What “Sherpa” Actually Looks Like
- Base camp before the climb. Shared goals, strengths, limits, and communication preferences — set explicitly. That’s not soft; it’s safety engineering.
- Clear, frequent, behavioral feedback. In theatre: precise coaching on the next move. Outside: short debriefs that target actions, not identity
- Graded, reversible autonomy. The rope lengthens or shortens based on performance you can point to, not seniority you can’t defend.
- Many guides, one summit. No single mentor can be your operative coach, research sponsor, and career architect. Build a small board with clear lanes.
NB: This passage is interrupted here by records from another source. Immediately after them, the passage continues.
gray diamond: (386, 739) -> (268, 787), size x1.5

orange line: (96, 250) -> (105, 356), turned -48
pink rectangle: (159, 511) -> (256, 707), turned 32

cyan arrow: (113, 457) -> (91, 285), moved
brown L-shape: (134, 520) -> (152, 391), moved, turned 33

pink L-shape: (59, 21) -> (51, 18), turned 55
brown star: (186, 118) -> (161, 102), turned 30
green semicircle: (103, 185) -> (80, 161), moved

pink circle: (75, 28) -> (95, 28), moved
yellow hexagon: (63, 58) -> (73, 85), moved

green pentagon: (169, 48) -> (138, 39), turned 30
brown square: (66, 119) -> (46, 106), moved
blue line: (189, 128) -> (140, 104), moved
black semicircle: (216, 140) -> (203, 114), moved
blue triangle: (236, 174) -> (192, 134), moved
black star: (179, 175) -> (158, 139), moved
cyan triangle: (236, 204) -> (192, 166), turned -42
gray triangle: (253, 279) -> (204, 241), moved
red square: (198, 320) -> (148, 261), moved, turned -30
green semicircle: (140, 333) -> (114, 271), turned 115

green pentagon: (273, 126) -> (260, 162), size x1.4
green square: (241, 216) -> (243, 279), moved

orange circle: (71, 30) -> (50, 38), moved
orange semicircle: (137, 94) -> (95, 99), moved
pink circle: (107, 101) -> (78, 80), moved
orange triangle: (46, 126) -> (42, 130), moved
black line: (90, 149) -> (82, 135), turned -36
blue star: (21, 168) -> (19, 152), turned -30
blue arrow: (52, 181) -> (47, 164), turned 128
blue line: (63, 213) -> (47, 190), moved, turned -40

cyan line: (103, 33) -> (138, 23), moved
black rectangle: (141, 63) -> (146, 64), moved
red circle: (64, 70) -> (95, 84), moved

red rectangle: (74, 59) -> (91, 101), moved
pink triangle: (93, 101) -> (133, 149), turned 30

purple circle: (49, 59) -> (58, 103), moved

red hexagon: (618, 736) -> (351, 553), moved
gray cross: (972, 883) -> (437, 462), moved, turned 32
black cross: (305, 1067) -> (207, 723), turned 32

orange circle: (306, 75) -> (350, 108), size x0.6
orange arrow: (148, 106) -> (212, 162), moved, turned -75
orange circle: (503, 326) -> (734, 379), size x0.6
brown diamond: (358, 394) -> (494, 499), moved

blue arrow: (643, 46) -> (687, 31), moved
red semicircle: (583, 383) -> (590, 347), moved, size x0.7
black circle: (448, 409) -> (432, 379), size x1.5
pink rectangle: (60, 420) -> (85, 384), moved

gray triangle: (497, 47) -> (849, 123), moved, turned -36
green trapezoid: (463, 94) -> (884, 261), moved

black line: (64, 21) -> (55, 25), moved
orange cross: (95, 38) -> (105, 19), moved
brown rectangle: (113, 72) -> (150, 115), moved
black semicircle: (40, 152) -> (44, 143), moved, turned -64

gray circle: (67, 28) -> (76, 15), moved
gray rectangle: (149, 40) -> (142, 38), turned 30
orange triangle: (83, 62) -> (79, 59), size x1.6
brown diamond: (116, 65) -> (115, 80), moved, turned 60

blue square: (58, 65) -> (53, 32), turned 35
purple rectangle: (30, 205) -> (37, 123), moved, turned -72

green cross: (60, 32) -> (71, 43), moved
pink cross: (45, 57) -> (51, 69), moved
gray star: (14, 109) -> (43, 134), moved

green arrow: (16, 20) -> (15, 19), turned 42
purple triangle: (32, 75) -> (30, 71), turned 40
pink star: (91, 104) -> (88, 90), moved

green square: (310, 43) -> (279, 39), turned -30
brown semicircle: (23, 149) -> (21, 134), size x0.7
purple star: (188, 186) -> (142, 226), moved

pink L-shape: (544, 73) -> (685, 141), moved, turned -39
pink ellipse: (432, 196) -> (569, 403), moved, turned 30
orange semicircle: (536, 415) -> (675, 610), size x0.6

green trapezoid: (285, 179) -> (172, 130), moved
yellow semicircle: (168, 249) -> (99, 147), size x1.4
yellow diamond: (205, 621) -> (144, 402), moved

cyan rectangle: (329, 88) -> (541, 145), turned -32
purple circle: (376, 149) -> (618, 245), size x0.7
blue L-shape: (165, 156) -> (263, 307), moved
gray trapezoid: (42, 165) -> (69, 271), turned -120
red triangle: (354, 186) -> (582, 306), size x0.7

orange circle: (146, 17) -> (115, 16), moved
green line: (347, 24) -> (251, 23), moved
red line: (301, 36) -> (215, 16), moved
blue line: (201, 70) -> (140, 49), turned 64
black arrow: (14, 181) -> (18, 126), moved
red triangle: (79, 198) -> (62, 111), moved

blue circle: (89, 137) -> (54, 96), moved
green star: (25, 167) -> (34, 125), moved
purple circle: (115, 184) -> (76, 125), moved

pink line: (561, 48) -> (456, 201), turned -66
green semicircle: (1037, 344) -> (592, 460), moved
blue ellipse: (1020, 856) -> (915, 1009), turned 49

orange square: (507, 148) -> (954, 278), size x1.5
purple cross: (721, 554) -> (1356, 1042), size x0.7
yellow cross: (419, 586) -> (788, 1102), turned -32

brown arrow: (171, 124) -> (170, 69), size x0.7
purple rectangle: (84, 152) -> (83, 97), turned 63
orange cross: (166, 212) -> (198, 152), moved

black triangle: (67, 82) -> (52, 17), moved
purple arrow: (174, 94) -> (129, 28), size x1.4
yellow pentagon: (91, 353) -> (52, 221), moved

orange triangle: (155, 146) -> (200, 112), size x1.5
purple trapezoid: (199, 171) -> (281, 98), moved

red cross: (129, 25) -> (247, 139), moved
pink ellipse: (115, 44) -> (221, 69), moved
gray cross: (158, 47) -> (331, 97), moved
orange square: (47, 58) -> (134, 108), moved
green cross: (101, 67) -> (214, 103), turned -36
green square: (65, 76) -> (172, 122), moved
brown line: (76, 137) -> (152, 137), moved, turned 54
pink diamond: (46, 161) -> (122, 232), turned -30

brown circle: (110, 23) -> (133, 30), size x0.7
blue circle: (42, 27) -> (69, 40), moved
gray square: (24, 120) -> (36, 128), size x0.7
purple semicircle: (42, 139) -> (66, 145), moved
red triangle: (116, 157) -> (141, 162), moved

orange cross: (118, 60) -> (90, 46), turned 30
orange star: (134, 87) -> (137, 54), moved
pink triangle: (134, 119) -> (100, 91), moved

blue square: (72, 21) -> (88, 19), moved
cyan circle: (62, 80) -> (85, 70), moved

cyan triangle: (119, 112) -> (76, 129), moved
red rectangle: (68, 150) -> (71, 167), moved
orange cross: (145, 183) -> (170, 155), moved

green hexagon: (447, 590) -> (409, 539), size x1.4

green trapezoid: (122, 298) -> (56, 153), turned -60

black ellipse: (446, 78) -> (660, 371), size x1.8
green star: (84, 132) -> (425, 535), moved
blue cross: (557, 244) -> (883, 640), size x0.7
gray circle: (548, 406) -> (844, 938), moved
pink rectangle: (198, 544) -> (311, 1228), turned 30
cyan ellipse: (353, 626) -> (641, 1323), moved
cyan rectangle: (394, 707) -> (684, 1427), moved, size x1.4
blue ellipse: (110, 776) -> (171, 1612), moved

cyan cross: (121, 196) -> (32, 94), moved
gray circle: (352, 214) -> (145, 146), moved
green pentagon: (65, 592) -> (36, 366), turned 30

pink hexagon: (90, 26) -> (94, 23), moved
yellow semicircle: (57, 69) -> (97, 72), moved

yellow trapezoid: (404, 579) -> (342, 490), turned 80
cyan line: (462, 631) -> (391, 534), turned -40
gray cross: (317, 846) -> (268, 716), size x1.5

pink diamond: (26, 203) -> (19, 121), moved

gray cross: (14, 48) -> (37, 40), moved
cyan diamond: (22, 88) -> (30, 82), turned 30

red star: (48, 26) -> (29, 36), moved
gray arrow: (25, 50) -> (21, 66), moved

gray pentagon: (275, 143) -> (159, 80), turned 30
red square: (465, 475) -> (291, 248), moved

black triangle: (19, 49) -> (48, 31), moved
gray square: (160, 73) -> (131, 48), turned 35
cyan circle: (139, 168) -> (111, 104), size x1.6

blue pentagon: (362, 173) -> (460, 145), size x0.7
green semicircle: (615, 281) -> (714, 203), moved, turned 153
My personal take: Observe → Coach-through → Do-with-rescue → Do-alone (mentor scrubbed) → Do-alone (mentor unscrubbed/in-room). Pick the rung before incision. Move in both directions in real time.
Full credit to Graham, Huang & Chung for the Sherpa framing. Will you try it this week?
With love,
P’Fella ❤️
ps - i'll be in London next Saturday, giving a talk here
The Sunday Quiz
How Well Do You Know Bennett's Fractures?
Join The Weekly Quiz in each edition of thePlasticsPaper. This is the sixth round of seven rounds!
The top scorer wins one of the first print Foundations at a discount!
Image of the Week
Plating a Finger Fracture
This week’s image captures the internal fixation of a phalangeal fracture using a low-profile plate. The exposure is meticulous, soft tissue handling is deliberate, and drilling is underway with the use of a drill guide to ensure precision.
Fracture plating like this is often used when lag screws alone won’t provide sufficient stability, especially in multi-fragmentary or oblique fractures. Image-guided planning, anatomical contouring of the plate, and maintaining extensor mechanism integrity are all essential.

Technique Tip
Lag Screw Fixation at 90°
This week’s technique tip highlights a key principle in fracture fixation: the importance of screw trajectory.
Lag screws should ideally be placed perpendicular (90°) to the fracture line to achieve optimal interfragmentary compression. This orientation maximises the compressive force across the fracture and reduces the risk of displacement.
The image demonstrates this concept. Note the screw’s trajectory relative to the fracture line, and how proper positioning contributes to construct stability.

Upcoming Events
Study Club: Join the Interest List!
What to expect:
Small group format, interactive discussions, and focused takeaways within a virtual session.
Spots will be limited, so join our interest list below to stay in the loop!
Book Review
A Brilliant Finger Plating Guide (Not a Book)

Phalangeal Product Guide
This week’s pick isn’t a textbook, but it’s just as helpful. The Medartis TriLock 1.5 Phalangeal Product Guide offers a concise and comprehensive overview of finger fracture plating.
With clear diagrams, implant specs, screw details, and intraoperative visuals, it’s a go-to resource if you’re learning (or teaching) the principles of phalangeal fracture fixation.
Articles of the Week
3 Interesting Articles with One-Sentence Summaries
Conservative management of isolated extra-articular proximal phalanx fractures (orthosis with MCP flexion 70-90° and early free IPJ motion) yields ~99.5% union and ~249° total active motion, making it a credible surgical alternative.
Most phalangeal fractures can be treated with splinting, but unstable or intra-articular patterns often require fixation; evidence-based selection of cases is key to preserving motion and avoiding stiffness.
Most hand fractures can be managed non-operatively with early mobilization, but surgery offers clear advantages for unstable patterns and selected cases to prevent stiffness and functional loss.